Gianluigi Marin is an Italian designer and visual artist whose work explores the evolving relationship between natural forms and computational systems. Through his ongoing project Frammenti Sintetici, he creates interactive ecosystems where organic-inspired structures emerge, transform and dissolve within digital environments. His practice blends generative processes, real-time data, sensors and human interaction to build artworks that behave like living organisms, sensitive to presence, movement and environmental conditions. Most of his works are not meant to be merely observed; they are conceived as immersive experiences that invite viewers to influence and activate the work. By merging technology with the poetics of nature, he investigates themes of fragility, transformation and the shifting boundaries between the organic and the synthetic. His work aims to create moments of reflection, where digital matter reveals both its vulnerability and its capacity for renewal.
1. What is your artistic vision?
My artistic vision is to explore the intersection between natural forms and digital matter. Through Frammenti Sintetici, I investigate how organic structures can evolve, dissolve and re-emerge inside synthetic environments, behaving like living systems shaped by code, data and interaction. I’m interested in creating visual artworks that respond to human presence, sound, temperature or environmental inputs, allowing each work to exist in a state of continuous transformation.
What matters to me is that these pieces are not simply objects to look at, but experiences to inhabit. I want the artworks to be influenced by the environments in which they are exhibited, becoming sensitive to the people and conditions around them. By integrating interaction and environmental data, I invite viewers to move from observation to participation, to touch, to influence and to reflect. In this way, the artwork becomes a living encounter, a space where digital life can reveal both its vulnerability and its capacity for change.
2. How are you using emerging technologies to engage with our world?
I use emerging technologies as active materials, elements that shape the behaviour of my artworks and connect them directly to the world outside the screen. Tools such as real-time sensors, environmental data and generative algorithms allow me to create pieces that do not simply display visuals but respond to conditions in real time. Body movement, breath, sound waves etc become inputs that alter the morphology, colour or vitality of digital organisms. Technology becomes a bridge between the viewer and a synthetic ecosystem that feels alive, creating a dialogue between human presence and digital matter. In this way, emerging technologies help me reveal how interconnected our world is, and how even artificial systems can reflect ecological, biological or emotional dynamics.

3. What interests you about using new technologies?
I’m fascinated by the ability of generative systems to explore aesthetic and conceptual territories that extend beyond human intuition. Algorithms can uncover forms, behaviours and visual solutions that surprise me, opening new creative pathways. For me, this isn’t about replacing human creativity, but about expanding it, building a symbiotic relationship where technology amplifies my intentions and reveals new possibilities.
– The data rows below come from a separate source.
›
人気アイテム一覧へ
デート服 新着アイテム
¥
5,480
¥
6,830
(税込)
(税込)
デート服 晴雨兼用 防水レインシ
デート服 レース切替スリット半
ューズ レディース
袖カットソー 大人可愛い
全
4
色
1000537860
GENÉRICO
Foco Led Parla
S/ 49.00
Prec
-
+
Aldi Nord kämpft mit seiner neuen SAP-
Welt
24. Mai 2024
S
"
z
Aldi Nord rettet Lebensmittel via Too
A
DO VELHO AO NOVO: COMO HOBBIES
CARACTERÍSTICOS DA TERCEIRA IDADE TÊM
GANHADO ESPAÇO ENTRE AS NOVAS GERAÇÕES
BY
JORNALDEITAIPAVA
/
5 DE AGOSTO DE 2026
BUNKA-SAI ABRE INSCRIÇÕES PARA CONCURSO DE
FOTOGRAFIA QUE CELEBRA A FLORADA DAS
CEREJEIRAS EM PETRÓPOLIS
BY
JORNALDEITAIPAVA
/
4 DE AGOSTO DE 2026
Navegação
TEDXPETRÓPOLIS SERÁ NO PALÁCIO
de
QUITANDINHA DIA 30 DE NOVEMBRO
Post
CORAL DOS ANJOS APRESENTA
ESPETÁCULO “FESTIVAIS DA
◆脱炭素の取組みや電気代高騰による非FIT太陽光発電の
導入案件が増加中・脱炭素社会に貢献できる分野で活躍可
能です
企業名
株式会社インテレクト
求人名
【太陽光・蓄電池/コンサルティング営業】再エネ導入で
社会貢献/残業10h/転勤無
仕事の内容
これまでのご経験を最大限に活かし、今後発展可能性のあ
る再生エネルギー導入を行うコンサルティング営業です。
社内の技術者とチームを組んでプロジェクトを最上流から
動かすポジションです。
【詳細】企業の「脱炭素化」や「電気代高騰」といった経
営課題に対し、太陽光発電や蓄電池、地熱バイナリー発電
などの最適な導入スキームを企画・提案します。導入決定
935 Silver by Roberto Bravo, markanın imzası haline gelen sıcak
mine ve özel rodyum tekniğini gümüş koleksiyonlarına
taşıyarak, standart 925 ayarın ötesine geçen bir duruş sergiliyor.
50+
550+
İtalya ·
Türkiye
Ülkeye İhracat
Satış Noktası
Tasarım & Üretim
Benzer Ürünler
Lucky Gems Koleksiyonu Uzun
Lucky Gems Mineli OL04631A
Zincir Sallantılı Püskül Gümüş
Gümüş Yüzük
What interests me even more is how emerging technologies enable new forms of interaction between artworks and users. Body movement, environmental data or subtle gestures can become meaningful triggers for digital transformation. These tools make it possible to design systems that behave like living organisms, capable of responding, adapting, or evolving in real time. In this sense, technology becomes both a collaborator and a catalyst, allowing me to explore better my ideas.

4. How would you describe the relationship between art and innovation?
For me, art and innovation share a common ground: both explore possible futures. Art gives a human and poetic dimension to technological progress, and technology expands the language of art. Innovation provides new tools, but art gives them meaning. When the two meet, they can reveal unseen perspectives, challenge our assumptions, and reshape how we experience reality.
5. What do you want the viewer to take away from your work?
I want viewers to leave with a sense of having encountered a living presence.Something fragile, unfamiliar, yet emotionally resonant. My works invite people to slow down and observe subtle transformations: colours that emerge only through touch, forms that collapse when ignored or organisms that grow in response to environmental conditions. By creating digital life that reacts to human behaviour, I want to place the viewer at the centre of the experience ,giving them the freedom to decide when, and if, interact. At the same time, many of my pieces embrace the inevitability of decay or dissolution, reminding us that all living systems, natural or synthetic, exist in a delicate balance.What I ultimately hope is that viewers experience a mix of curiosity, empathy and reflection. If they can see echoes of natural life within digital matter, and feel a renewed awareness of how fragile and interconnected our world is, then the work has achieved its purpose.